§ What to do
Answer with one number only: how many lines in this material contain the word "osobních"?

__________________________________________________

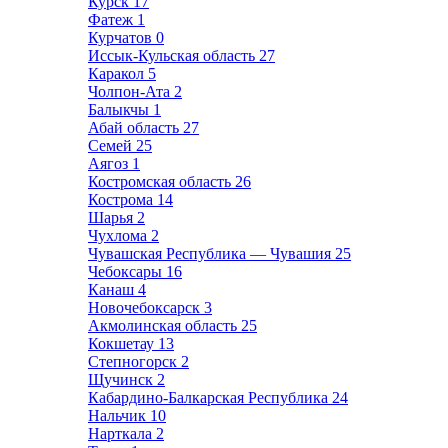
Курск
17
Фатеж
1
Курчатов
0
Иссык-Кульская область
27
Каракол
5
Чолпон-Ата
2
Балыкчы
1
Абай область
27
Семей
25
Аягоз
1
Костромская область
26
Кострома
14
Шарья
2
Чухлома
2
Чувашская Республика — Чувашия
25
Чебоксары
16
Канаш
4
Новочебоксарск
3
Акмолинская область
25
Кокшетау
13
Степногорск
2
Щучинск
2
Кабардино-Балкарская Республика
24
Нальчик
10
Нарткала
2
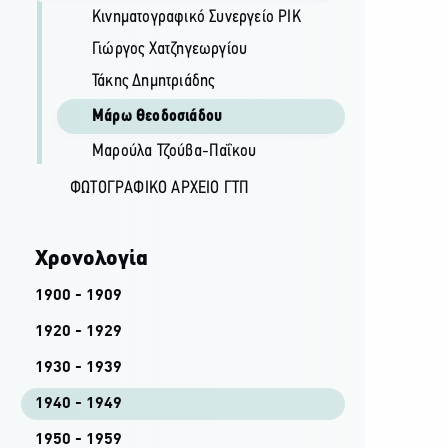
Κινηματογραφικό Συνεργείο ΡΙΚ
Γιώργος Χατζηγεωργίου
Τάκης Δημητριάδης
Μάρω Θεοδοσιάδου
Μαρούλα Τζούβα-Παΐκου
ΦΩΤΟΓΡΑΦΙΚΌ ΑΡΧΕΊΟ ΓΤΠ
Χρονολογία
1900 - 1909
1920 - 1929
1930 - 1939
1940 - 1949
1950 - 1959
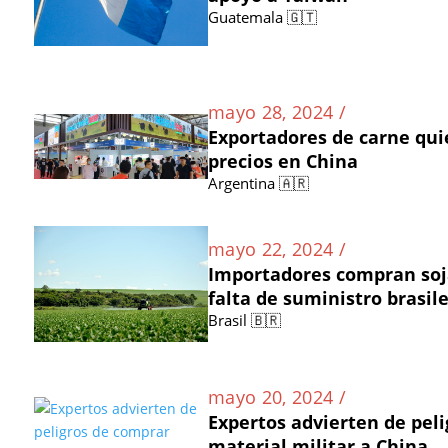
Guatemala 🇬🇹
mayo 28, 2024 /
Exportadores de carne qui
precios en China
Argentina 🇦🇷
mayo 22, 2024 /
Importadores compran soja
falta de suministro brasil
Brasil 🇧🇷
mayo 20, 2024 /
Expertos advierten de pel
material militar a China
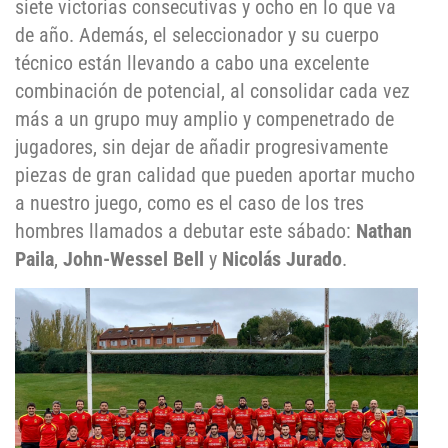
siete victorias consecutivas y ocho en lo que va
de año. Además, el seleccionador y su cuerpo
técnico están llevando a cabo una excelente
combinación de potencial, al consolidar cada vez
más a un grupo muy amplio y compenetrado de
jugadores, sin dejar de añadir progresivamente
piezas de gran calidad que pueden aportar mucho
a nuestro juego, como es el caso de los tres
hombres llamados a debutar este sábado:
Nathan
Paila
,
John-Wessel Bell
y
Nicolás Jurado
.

__________________________________________________

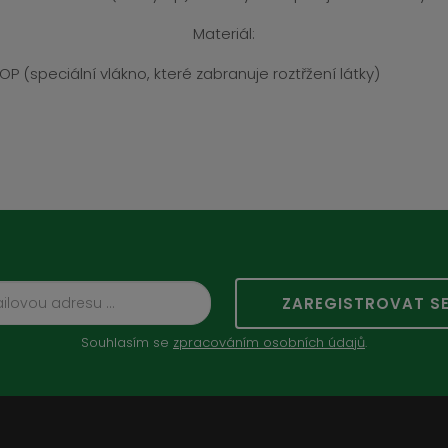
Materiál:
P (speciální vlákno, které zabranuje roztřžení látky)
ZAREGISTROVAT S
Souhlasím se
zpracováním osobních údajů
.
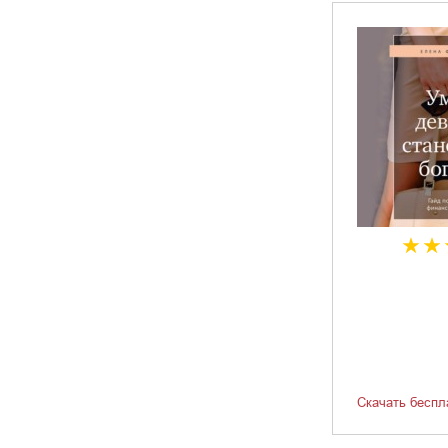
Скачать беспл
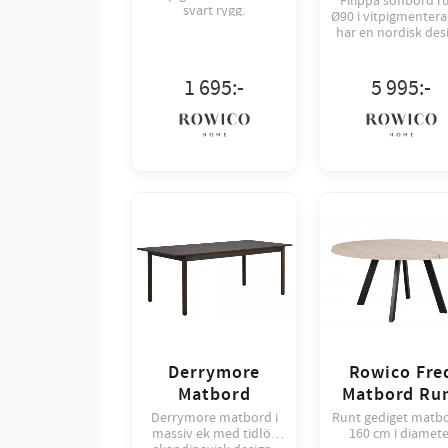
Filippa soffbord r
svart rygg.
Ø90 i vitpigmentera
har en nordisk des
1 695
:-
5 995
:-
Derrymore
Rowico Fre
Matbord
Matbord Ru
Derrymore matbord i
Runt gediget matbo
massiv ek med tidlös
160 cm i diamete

__________________________________________________

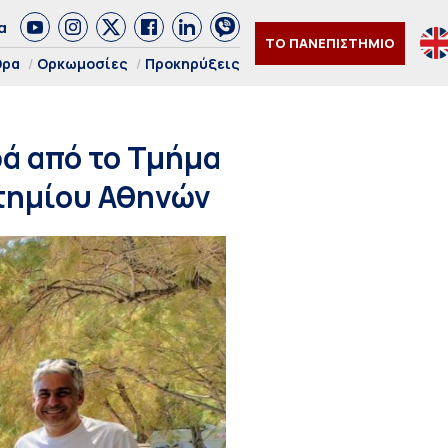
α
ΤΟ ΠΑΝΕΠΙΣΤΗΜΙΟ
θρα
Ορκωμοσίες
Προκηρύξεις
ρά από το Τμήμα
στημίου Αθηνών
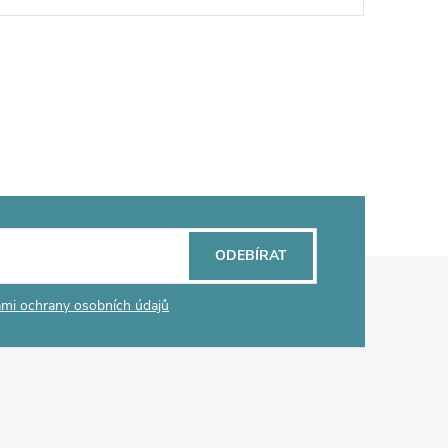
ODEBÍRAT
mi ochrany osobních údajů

__________________________________________________

§ Exercise solution
2